La particularité de la théologie pratique (qu’on appelle aussi théologie pastorale) est d’utiliser des méthodes empiriques, mais pas exclusivement. Toute pratique chrétienne ou affectant des chrétiens peut être l’objet de recherche dans notre domaine. Par exemple, j’ai travaillé en 2009/2010 à partir de travaux de groupes de prêtres du diocèse de Namur sur ce qui constitue aujourd’hui l’identité et la mission du prêtre sur le terrain paroissial. Ce qu’ils expriment dans les rapports de ces travaux révèle quelque chose de Dieu, des êtres humains et des relations entre eux. Mon travail spécifique consiste alors à mettre en corrélation ces données avec des sources du Christianisme (Bible, tradition théologique, documents de l’Eglise) pour mieux comprendre tout ce qui se joue dans cette partie de la vie de l’Eglise actuelle.
Pourquoi et comment vous êtes-vous orienté vers la théologie ?

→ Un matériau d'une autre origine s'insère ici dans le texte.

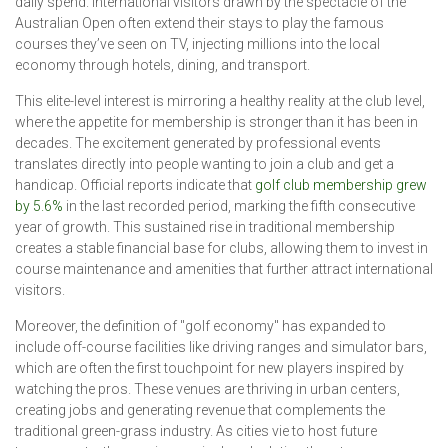
daily spend. International visitors drawn by the spectacle of the
Australian Open often extend their stays to play the famous
courses they’ve seen on TV, injecting millions into the local
economy through hotels, dining, and transport.
This elite-level interest is mirroring a healthy reality at the club level,
where the appetite for membership is stronger than it has been in
decades. The excitement generated by professional events
translates directly into people wanting to join a club and get a
handicap. Official reports indicate that
golf club membership grew
by 5.6%
in the last recorded period, marking the fifth consecutive
year of growth. This sustained rise in traditional membership
creates a stable financial base for clubs, allowing them to invest in
course maintenance and amenities that further attract international
visitors.
Moreover, the definition of "golf economy" has expanded to
include off-course facilities like driving ranges and simulator bars,
which are often the first touchpoint for new players inspired by
watching the pros. These venues are thriving in urban centers,
creating jobs and generating revenue that complements the
traditional green-grass industry. As cities vie to host future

Chaque professeur de théologie l’est devenu par un itinéraire propre. Pour moi, ce fut par passion et par hasard. C’est la découverte de l’amour bouleversant de Dieu qui m’amena à entrer au séminaire, après des études de lettres et une année consacrée à l’accompagnement des personnes sans domicile fixe à Paris. Les études de théologie n’étaient pas ma priorité mais j’y ai pris goût. Entrer peu à peu dans le mystère de Dieu fut, et reste, une aventure fascinante. La création, l’Alliance avec Abraham puis le peuple juif, l’incarnation, le mystère pascal, la rédemption, l’Eglise, etc., sont autant de notes disant cet amour de Dieu pour l’humanité. Le hasard aussi… d’abord un professeur belge de Paris qui m’indiqua la possibilité de travailler comme assistant puis maître-assistant à l’Université de Fribourg en Suisse, puis un professeur québécois qui fit de même vers l’UCL. Et me voilà avec mon épouse suissesse en Belgique : la francophonie en actes !
Vous enseignez également. Quel est selon vous la motivation première des étudiants qui s'inscrivent en théologie ?
Comme responsable du premier cycle ainsi que de la mineure en théologie (programme spécifique aux étudiants d’autres facultés), j’ai la chance de rencontrer tous les étudiants à leur arrivée. Les motivations sont variées, mais la dominante va vers la soif de comprendre ce qui se joue de fondamental dans la destinée humaine. La question de Dieu, et du Christ en particulier, est souvent au cœur des démarches de ces personnes croyantes ou non, engagées dans l’Eglise ou non. En général, la dimension professionnalisante n’est pas première pour les étudiants issus de rhétorique ou se réorientant après un début dans une autre filière. Notre second profil d’étudiants concerne les personnes en reprise d’études. Plus matures et plus au clair sur leur projet, ces personnes viennent en faculté de théologie pour se former en vue d’enseigner la religion ou de travailler dans l’Eglise catholique, parfois dans l’Eglise protestante. Enfin, nous avons de nombreux étudiants internationaux en master et en doctorat, qui viennent se préparer à être formateurs, professeurs ou chercheurs dans leur propre pays.
Quels sont selon vous les débouchés principaux après des études en théologie ?
En fait, les débouchés sont nombreux. L’enseignement est l’orientation la plus fréquente. Mais il y a aussi le travail en pastorale dans l’Eglise (paroisses, mouvements, aumôneries d’hôpitaux ou de prison), la communication (institutions chrétiennes, médias chrétiens ou autres recherchant des spécialistes de questions religieuses). D’autres anciens travaillent dans des secteurs non religieux mais friands de personnes formées en sciences humaines.